- _SOURCE MATERIAL_:
=== Section Start ===

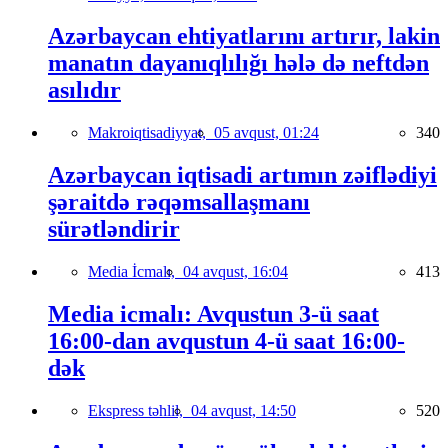
Azərbaycan ehtiyatlarını artırır, lakin
manatın dayanıqlılığı hələ də neftdən
asılıdır
Makroiqtisadiyyat,
05 avqust, 01:24
340
Azərbaycan iqtisadi artımın zəiflədiyi
şəraitdə rəqəmsallaşmanı
sürətləndirir
Media İcmalı,
04 avqust, 16:04
413
Media icmalı: Avqustun 3-ü saat
16:00-dan avqustun 4-ü saat 16:00-
dək
Ekspress təhlil,
04 avqust, 14:50
520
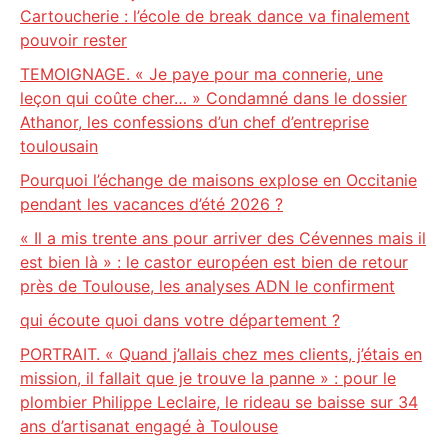
Cartoucherie : l’école de break dance va finalement
pouvoir rester
TEMOIGNAGE. « Je paye pour ma connerie, une
leçon qui coûte cher… » Condamné dans le dossier
Athanor, les confessions d’un chef d’entreprise
toulousain
Pourquoi l’échange de maisons explose en Occitanie
pendant les vacances d’été 2026 ?
« Il a mis trente ans pour arriver des Cévennes mais il
est bien là » : le castor européen est bien de retour
près de Toulouse, les analyses ADN le confirment
qui écoute quoi dans votre département ?
PORTRAIT. « Quand j’allais chez mes clients, j’étais en
mission, il fallait que je trouve la panne » : pour le
plombier Philippe Leclaire, le rideau se baisse sur 34
ans d’artisanat engagé à Toulouse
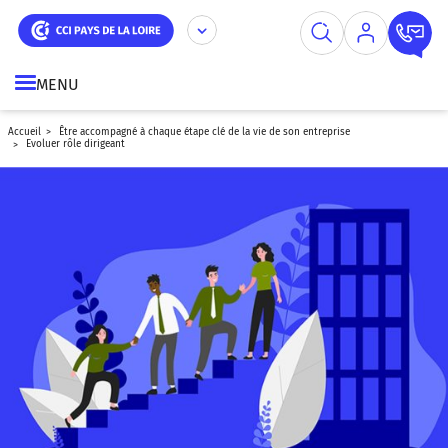
Aller
Panneau de gestion des cookies
au
contenu
principal
MENU
accueil
être accompagné à chaque étape clé de la vie de son entreprise
evoluer rôle dirigeant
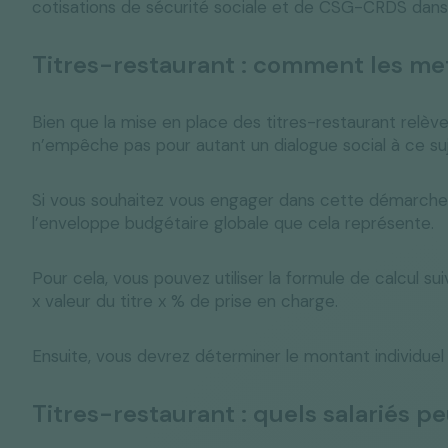
cotisations de sécurité sociale et de CSG-CRDS dans l
Titres-restaurant : comment les met
Bien que la mise en place des titres-restaurant relève 
n’empêche pas pour autant un dialogue social à ce suj
Si vous souhaitez vous engager dans cette démarche, 
l’enveloppe budgétaire globale que cela représente.
Pour cela, vous pouvez utiliser la formule de calcul su
x valeur du titre x % de prise en charge.
Ensuite, vous devrez déterminer le montant individuel 
Titres-restaurant : quels salariés p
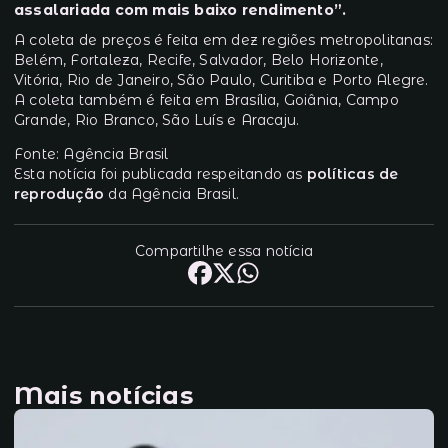
assalariada com mais baixo rendimento”.
A coleta de preços é feita em dez regiões metropolitanas:
Belém, Fortaleza, Recife, Salvador, Belo Horizonte,
Vitória, Rio de Janeiro, São Paulo, Curitiba e Porto Alegre.
A coleta também é feita em Brasília, Goiânia, Campo
Grande, Rio Branco, São Luís e Aracaju.
Fonte: Agência Brasil
Esta notícia foi publicada respeitando as
políticas de
reprodução
da Agência Brasil.
Compartilhe essa notícia
Mais notícias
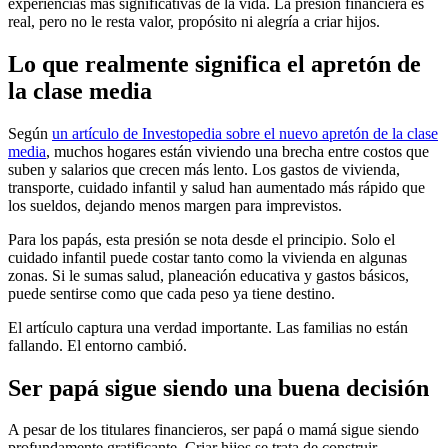
experiencias más significativas de la vida. La presión financiera es
real, pero no le resta valor, propósito ni alegría a criar hijos.
Lo que realmente significa el apretón de
la clase media
Según
un artículo de Investopedia sobre el nuevo apretón de la clase
media
, muchos hogares están viviendo una brecha entre costos que
suben y salarios que crecen más lento. Los gastos de vivienda,
transporte, cuidado infantil y salud han aumentado más rápido que
los sueldos, dejando menos margen para imprevistos.
Para los papás, esta presión se nota desde el principio. Solo el
cuidado infantil puede costar tanto como la vivienda en algunas
zonas. Si le sumas salud, planeación educativa y gastos básicos,
puede sentirse como que cada peso ya tiene destino.
El artículo captura una verdad importante. Las familias no están
fallando. El entorno cambió.
Ser papá sigue siendo una buena decisión
A pesar de los titulares financieros, ser papá o mamá sigue siendo
profundamente gratificante. Criar hijos se trata de construir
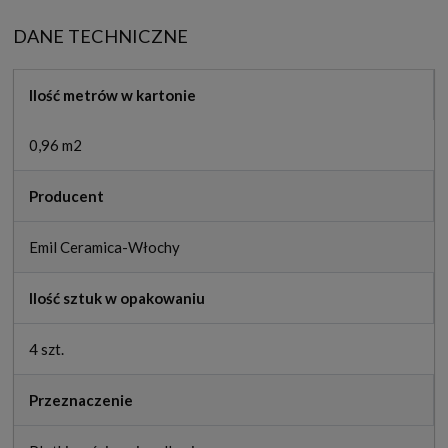
DANE TECHNICZNE
Ilość metrów w kartonie
0,96 m2
Producent
Emil Ceramica-Włochy
Ilość sztuk w opakowaniu
4 szt.
Przeznaczenie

=== Section End ===

- _TASK DIRECTIONS_: Write out exactly the opening lines of the data, stopping after the line that holds "Titres-restaurant : quels salariés p". Exclude pictures.

- _RESULT FOR THIS TASK_:
Azərbaycan ehtiyatlarını artırır, lakin
manatın dayanıqlılığı hələ də neftdən
asılıdır
Makroiqtisadiyyat,
05 avqust, 01:24
340
Azərbaycan iqtisadi artımın zəiflədiyi
şəraitdə rəqəmsallaşmanı
sürətləndirir
Media İcmalı,
04 avqust, 16:04
413
Media icmalı: Avqustun 3-ü saat
16:00-dan avqustun 4-ü saat 16:00-
dək
Ekspress təhlil,
04 avqust, 14:50
520
Cartoucherie : l’école de break dance va finalement
pouvoir rester
TEMOIGNAGE. « Je paye pour ma connerie, une
leçon qui coûte cher… » Condamné dans le dossier
Athanor, les confessions d’un chef d’entreprise
toulousain
Pourquoi l’échange de maisons explose en Occitanie
pendant les vacances d’été 2026 ?
« Il a mis trente ans pour arriver des Cévennes mais il
est bien là » : le castor européen est bien de retour
près de Toulouse, les analyses ADN le confirment
qui écoute quoi dans votre département ?
PORTRAIT. « Quand j’allais chez mes clients, j’étais en
mission, il fallait que je trouve la panne » : pour le
plombier Philippe Leclaire, le rideau se baisse sur 34
ans d’artisanat engagé à Toulouse
Aller
Panneau de gestion des cookies
au
contenu
principal
MENU
accueil
être accompagné à chaque étape clé de la vie de son entreprise
evoluer rôle dirigeant
cotisations de sécurité sociale et de CSG-CRDS dans l
Titres-restaurant : comment les met
Bien que la mise en place des titres-restaurant relève 
n’empêche pas pour autant un dialogue social à ce suj
Si vous souhaitez vous engager dans cette démarche, 
l’enveloppe budgétaire globale que cela représente.
Pour cela, vous pouvez utiliser la formule de calcul su
x valeur du titre x % de prise en charge.
Ensuite, vous devrez déterminer le montant individuel 
Titres-restaurant : quels salariés p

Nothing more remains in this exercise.